Source data
..............................

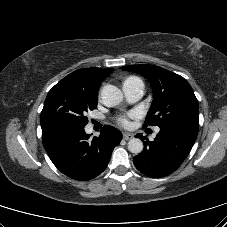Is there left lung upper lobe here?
Listing matches in <instances>:
<instances>
[{
	"label": "left lung upper lobe",
	"mask_w": 227,
	"mask_h": 227,
	"mask_svg": "<svg viewBox=\"0 0 227 227\" xmlns=\"http://www.w3.org/2000/svg\"><path fill=\"white\" fill-rule=\"evenodd\" d=\"M122 69L144 76L152 86L153 102L144 127H163L170 124L199 127L198 101L183 77L154 65H132Z\"/></svg>",
	"instance_id": "5c2ea615"
}]
</instances>
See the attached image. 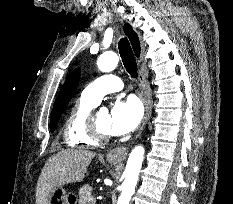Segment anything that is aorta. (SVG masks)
<instances>
[{"label": "aorta", "instance_id": "aorta-1", "mask_svg": "<svg viewBox=\"0 0 233 204\" xmlns=\"http://www.w3.org/2000/svg\"><path fill=\"white\" fill-rule=\"evenodd\" d=\"M118 61L119 58L116 53L107 52L99 57L97 66L102 72H110L116 68ZM143 157L144 148L142 146H136L131 151L124 171L125 180L122 184V191L117 204H129L131 197L135 192Z\"/></svg>", "mask_w": 233, "mask_h": 204}]
</instances>
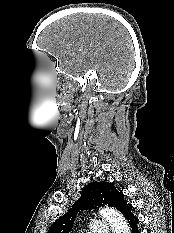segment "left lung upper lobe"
I'll use <instances>...</instances> for the list:
<instances>
[{
    "mask_svg": "<svg viewBox=\"0 0 174 233\" xmlns=\"http://www.w3.org/2000/svg\"><path fill=\"white\" fill-rule=\"evenodd\" d=\"M104 205L115 207L124 217L132 211V206L126 202L124 194L112 183L92 182L82 189L81 197L72 208L50 226L48 233H70L79 211L97 209Z\"/></svg>",
    "mask_w": 174,
    "mask_h": 233,
    "instance_id": "1",
    "label": "left lung upper lobe"
}]
</instances>
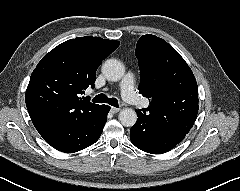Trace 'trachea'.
<instances>
[{"instance_id":"3493384b","label":"trachea","mask_w":240,"mask_h":191,"mask_svg":"<svg viewBox=\"0 0 240 191\" xmlns=\"http://www.w3.org/2000/svg\"><path fill=\"white\" fill-rule=\"evenodd\" d=\"M94 103H106L110 104L111 106L118 107V101L116 98H108L105 94H99L95 96L92 100Z\"/></svg>"}]
</instances>
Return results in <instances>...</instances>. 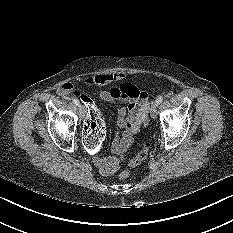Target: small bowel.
I'll use <instances>...</instances> for the list:
<instances>
[{"mask_svg": "<svg viewBox=\"0 0 233 233\" xmlns=\"http://www.w3.org/2000/svg\"><path fill=\"white\" fill-rule=\"evenodd\" d=\"M124 77L125 75L121 72L101 74L87 78L85 83L88 86L103 87L121 82ZM57 92L61 96L78 94L71 83L62 84ZM99 96L103 101L109 103H122L117 109L118 130L111 145L112 152L121 155L133 142L134 135L140 130L143 118L148 114V94L131 83L123 82L109 90H101ZM93 161L104 176L112 175L120 168V162L115 157L94 156Z\"/></svg>", "mask_w": 233, "mask_h": 233, "instance_id": "1", "label": "small bowel"}]
</instances>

..............................

#### WORK TO BE COMPLETED:
Only the number is wanted: count the lines of the records that hold the word "xmlns".

#### FINISHED EXERCISE:
5